= Diane Kerr =

Australian indigenous rights activist

Aunty Diane Kerr (born 1954) is an Indigenous Australian Wurundjeri Elder who identifies with the Ganun Willam Balak clan. She has contributed to Australian society through her work with the Aboriginal and Torres Strait Islander community and government in a range of fields including health, child care, education, native title, Stolen Generation support, and other community work.

Kerr's public contributions were nationally acknowledged by the awarding of the Medal of the Order of Australia (OAM) in the 2019 Australia Day Honours List. She was also acknowledged by the Victorian State Government when she was inducted into the 2017 Victorian Aboriginal Honour Roll.

Kerr conducts Welcome to Country at events in Melbourne (Australia).

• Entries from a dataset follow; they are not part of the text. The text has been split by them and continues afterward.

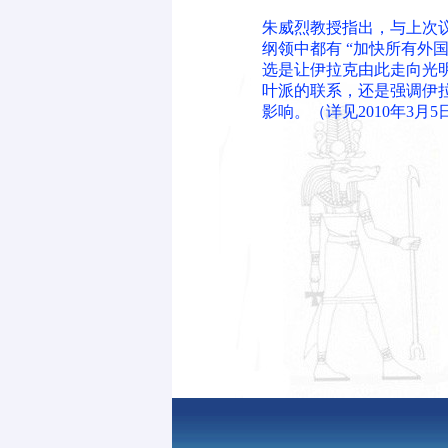
朱威烈教授指出，与上次
纲领中都有 “加快所有外
选是让伊拉克由此走向光
叶派的联系，还是强调伊
影响。（详见2010年3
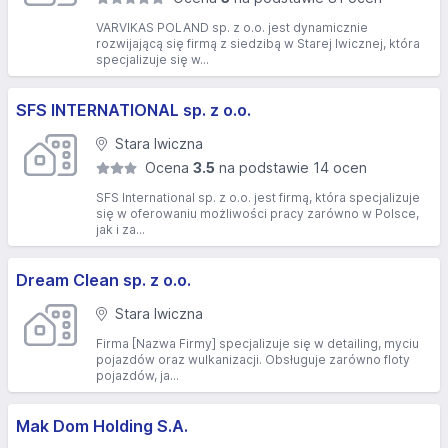
VARVIKAS POLAND sp. z o.o. jest dynamicznie
rozwijającą się firmą z siedzibą w Starej Iwicznej, która
specjalizuje się w...
SFS INTERNATIONAL sp. z o.o.
Stara Iwiczna
Ocena
3.5
na podstawie 14 ocen
SFS International sp. z o.o. jest firmą, która specjalizuje
się w oferowaniu możliwości pracy zarówno w Polsce,
jak i za...
Dream Clean sp. z o.o.
Stara Iwiczna
Firma [Nazwa Firmy] specjalizuje się w detailing, myciu
pojazdów oraz wulkanizacji. Obsługuje zarówno floty
pojazdów, ja...
Mak Dom Holding S.A.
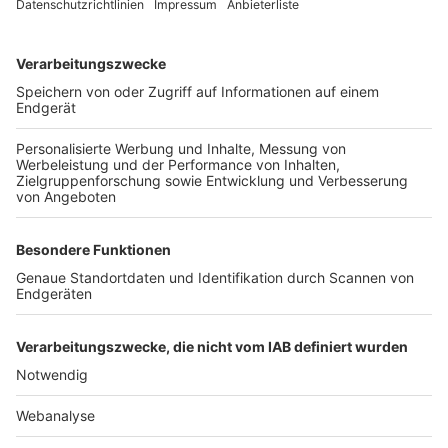
TOP-VEREINE
TOP-PARTNER
SFV
DFB
UEFA
FIFA
Nutzungsbedingungen
Datenschutz
Impressum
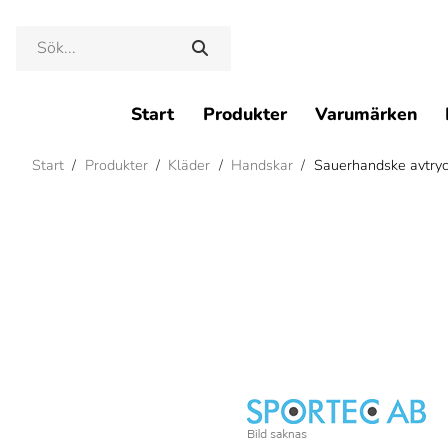
Start
Produkter
Varumärken
Start
/
Produkter
/
Kläder
/
Handskar
/
Sauerhandske avtry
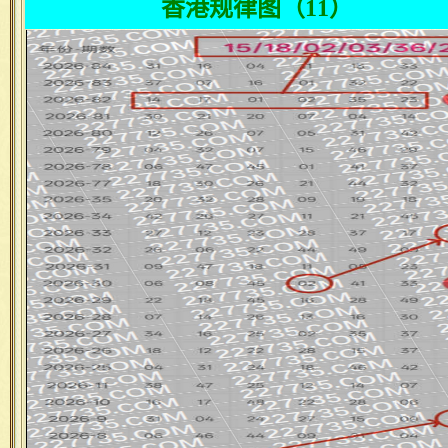
香港规律图（11）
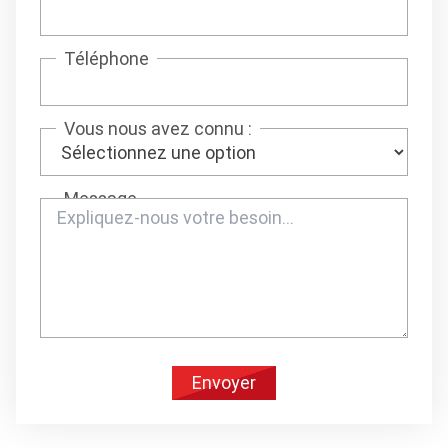
Téléphone
Vous nous avez connu :
Message
Envoyer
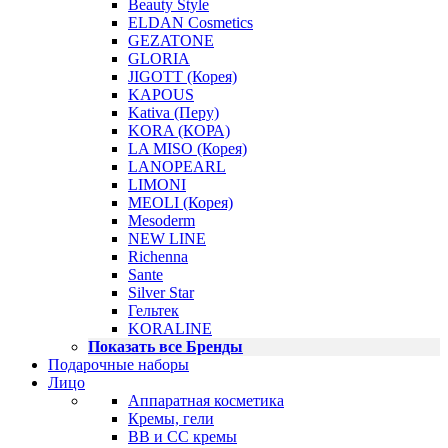
Beauty Style
ELDAN Cosmetics
GEZATONE
GLORIA
JIGOTT (Корея)
KAPOUS
Kativa (Перу)
KORA (КОРА)
LA MISO (Корея)
LANOPEARL
LIMONI
MEOLI (Корея)
Mesoderm
NEW LINE
Richenna
Sante
Silver Star
Гельтек
KORALINE
Показать все Бренды
Подарочные наборы
Лицо
Аппаратная косметика
Кремы, гели
BB и CC кремы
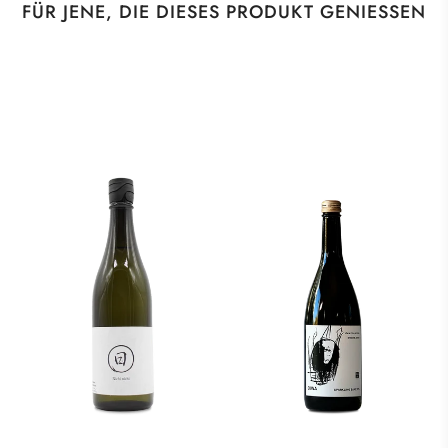
FÜR JENE, DIE DIESES PRODUKT GENIESSEN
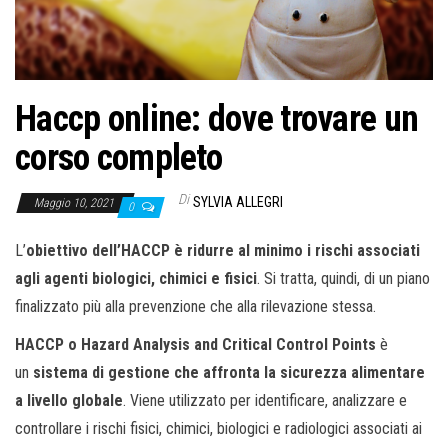
o
n
e
Haccp online: dove trovare un
corso completo
Di
SYLVIA ALLEGRI
Maggio 10, 2021
0
L’
obiettivo dell’HACCP è ridurre al minimo i rischi associati
agli agenti biologici, chimici e fisici
. Si tratta, quindi, di un piano
finalizzato più alla prevenzione che alla rilevazione stessa.
HACCP o Hazard Analysis and Critical Control Points
è
un
sistema di gestione che affronta la sicurezza alimentare
a livello globale
. Viene utilizzato per identificare, analizzare e
controllare i rischi fisici, chimici, biologici e radiologici associati ai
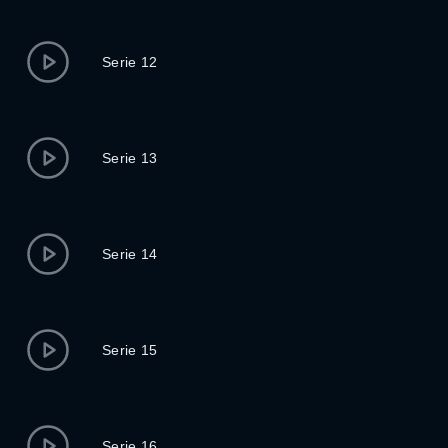
Serie 12
Serie 13
Serie 14
Serie 15
Serie 16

She has been appointed to the council and boards of a number of organisations. She is the Chair of the Board of Native Title Services Victoria. In 2016, Kerr was appointed to the Aboriginal Treaty Interim Working Group by the Minister of Aboriginal Affairs, Government of Victoria. Kerr sits on the Community Council of the South Eastern Melbourne Primary Health Network (SEMPHN). Kerr is member of the First 1000 Days Australia council. She is a member and former Director of the Dandenong and District Aboriginal Co-Operative.